First studies in robust watermarking were mostly empirical. The domain became more academic when the 
watermarking problem was considered as communication over a noisy channel : the watermark is a signal to be 
transmitted through a channel corrupted by noise due to the cover signal and attacks. Watermarking was then 
considered as a kind of channel coding. The latest contributions then focused on theoretical studies, inspired 
by information theory, but not usable as such. 

Due to constraints on the embedding distortion (MSE or weighted MSE) , the power of the transmitted signal 
is limited. The communication channel is noisy due to attacks. It has often been modeled as the addition of 
white Gaussian noise (AWGN channel). 1 ' 2 The host signal has then often been considered as a noise that 
limits the performance of the watermarking scheme. But recently, it has been shown that watermarking can 
be regarded as a problem of communication with side information 3 : a part of the added noise (i.e. the host 
signal) is perfectly known during the embedding process. Costa 4 studied this kind of channel and gave a 
limit of capacity, independant of of the host signal. He also exhibited a theoretical algorithm (the Ideal Costa 
Scheme) to reach this limit, considering i.i.d.
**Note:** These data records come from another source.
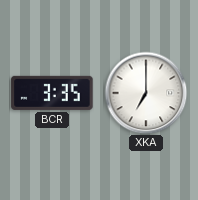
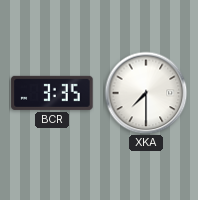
XKA: 7:00 -> 7:30
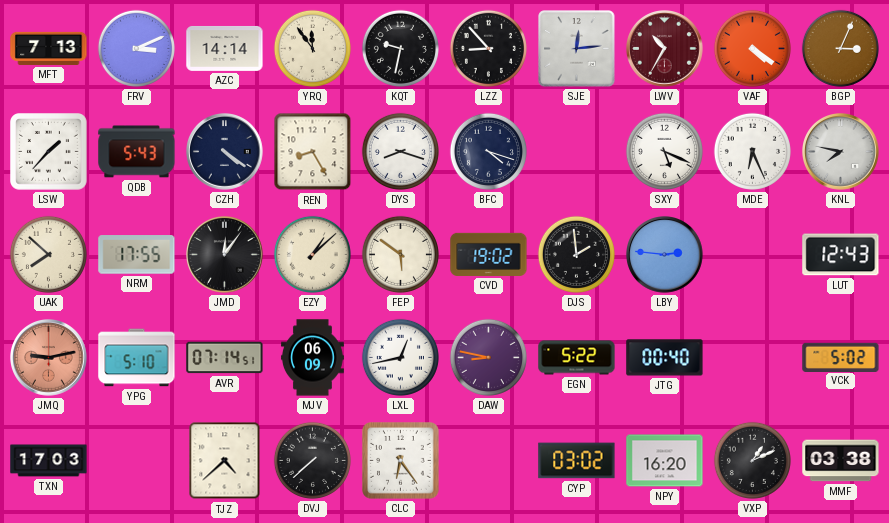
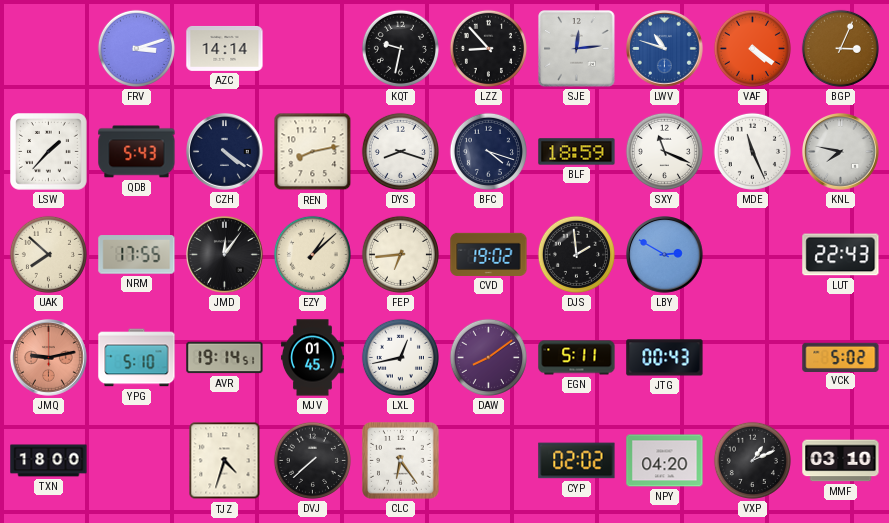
MFT: 7:13 -> none
FRV: 3:11 -> 3:12
YRQ: 11:54 -> none
LWV: 10:35 -> 10:48
LWV dial: burgundy -> blue
REN: 8:25 -> 8:13
BLF: none -> 18:59
SXY: 5:19 -> 11:19
MDE: 6:26 -> 11:26
FEP: 5:51 -> 6:44
LBY: 2:46 -> 2:50
LUT: 12:43 -> 22:43
AVR: 07:14 -> 19:14
MJV: 06:09 -> 01:45
DAW: 8:47 -> 8:09
EGN: 5:22 -> 5:11
JTG: 00:40 -> 00:43
TXN: 17:03 -> 18:00
TJZ: 4:38 -> 4:33
CYP: 03:02 -> 02:02
NPY: 16:20 -> 04:20
MMF: 03:38 -> 03:10
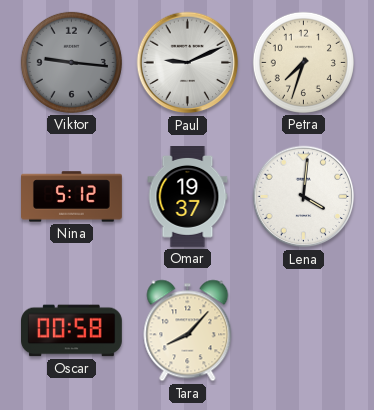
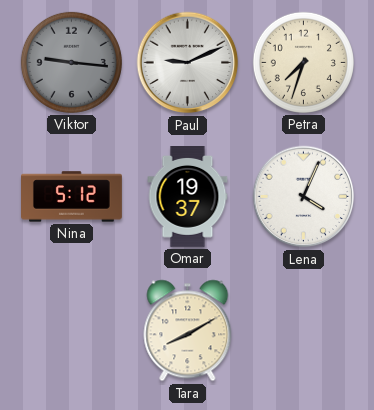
Lena: 4:01 -> 4:04
Oscar: 00:58 -> none
Tara: 8:07 -> 8:10
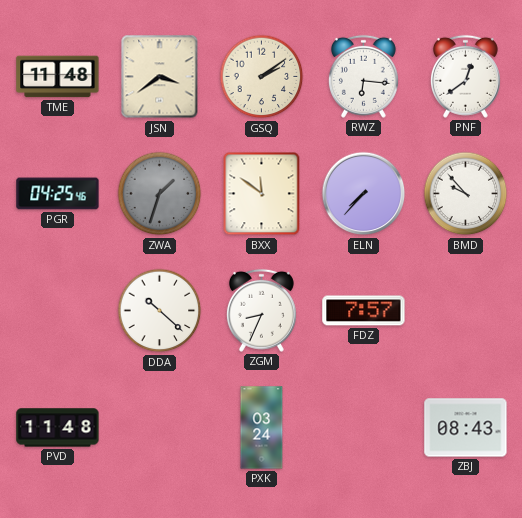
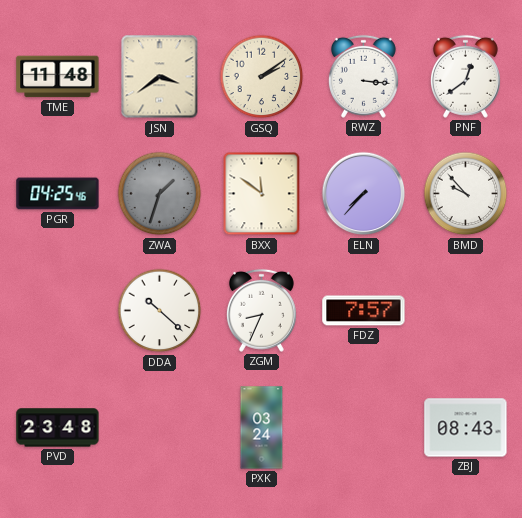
RWZ: 6:16 -> 3:16
PVD: 11:48 -> 23:48
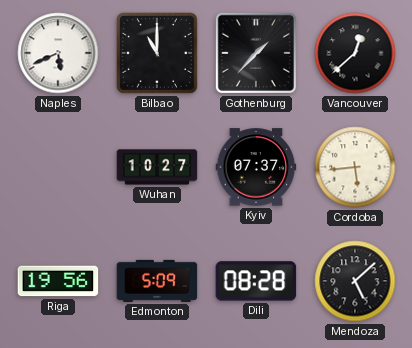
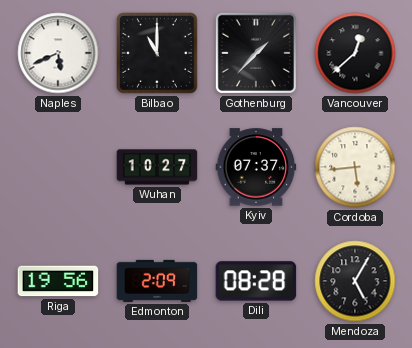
Edmonton: 5:09 -> 2:09
Mendoza: 5:08 -> 5:05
Gaussian signals and AWGN transmission. However since this 
scheme relies on exhaustive search among codevectors, practical implementation of this scheme is not realistic. 
Some implementations inspired by the ICS were then proposed, using structured codebooks: Eggers's SCS 5 or 
syndrome based codes. 6 

Costa's scheme assumes i.i.d. Gaussian signals. Unfortunately, real multimedia signals are not so simple. 
Moreover, attacks may be not modeled as simple AWGN channels. Several studies proposed to considered 
non i.i.d. SAWGN* channels. 7-9 Indeed this class of attacks allows to take into account for filtering (such 
as Wiener filtering for noise removal), scaling, addition of noise correlated to the host signal, noise from 
compression. . . Furthermore, it has been shown 10 ' 11 that optimal attacks are of the kind SAWGN. In order to 
use ICS properties, watermarking in a linear subspace using wide spread spectrum (WSS) has been considered. 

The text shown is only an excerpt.